Work item:
Among the lines below, keep only those from the one containing "Ciąża Aśki jest co prawda głównym tematem tej" through the one containing "Pojawiają się też", and reproduce them exactly.
---------- Input ----------
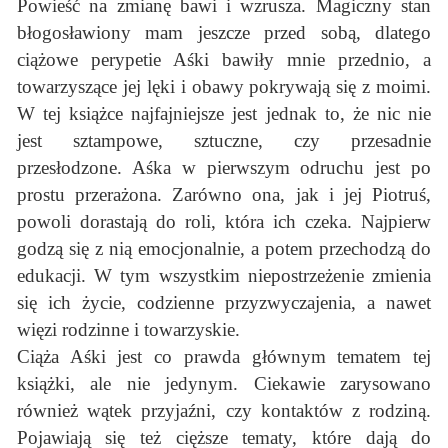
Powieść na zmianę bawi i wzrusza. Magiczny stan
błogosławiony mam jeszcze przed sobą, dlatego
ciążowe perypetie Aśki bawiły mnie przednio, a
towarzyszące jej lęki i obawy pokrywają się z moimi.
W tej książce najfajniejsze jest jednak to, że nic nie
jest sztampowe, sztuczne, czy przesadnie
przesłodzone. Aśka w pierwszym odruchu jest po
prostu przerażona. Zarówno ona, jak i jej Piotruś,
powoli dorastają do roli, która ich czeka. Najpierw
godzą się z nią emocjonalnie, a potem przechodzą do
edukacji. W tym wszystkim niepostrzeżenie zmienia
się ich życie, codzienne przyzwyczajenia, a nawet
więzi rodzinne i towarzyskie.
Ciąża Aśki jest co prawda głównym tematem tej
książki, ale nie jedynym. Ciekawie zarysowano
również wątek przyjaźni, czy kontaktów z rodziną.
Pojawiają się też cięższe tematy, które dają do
----------
---------- Input ----------
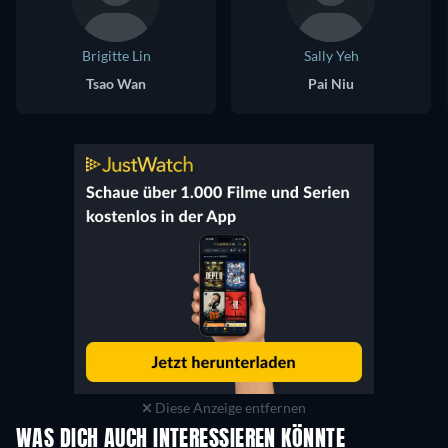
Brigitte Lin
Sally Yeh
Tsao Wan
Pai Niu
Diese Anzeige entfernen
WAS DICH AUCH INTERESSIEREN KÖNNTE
----------
Exercise answer:
Ciąża Aśki jest co prawda głównym tematem tej
książki, ale nie jedynym. Ciekawie zarysowano
również wątek przyjaźni, czy kontaktów z rodziną.
Pojawiają się też cięższe tematy, które dają do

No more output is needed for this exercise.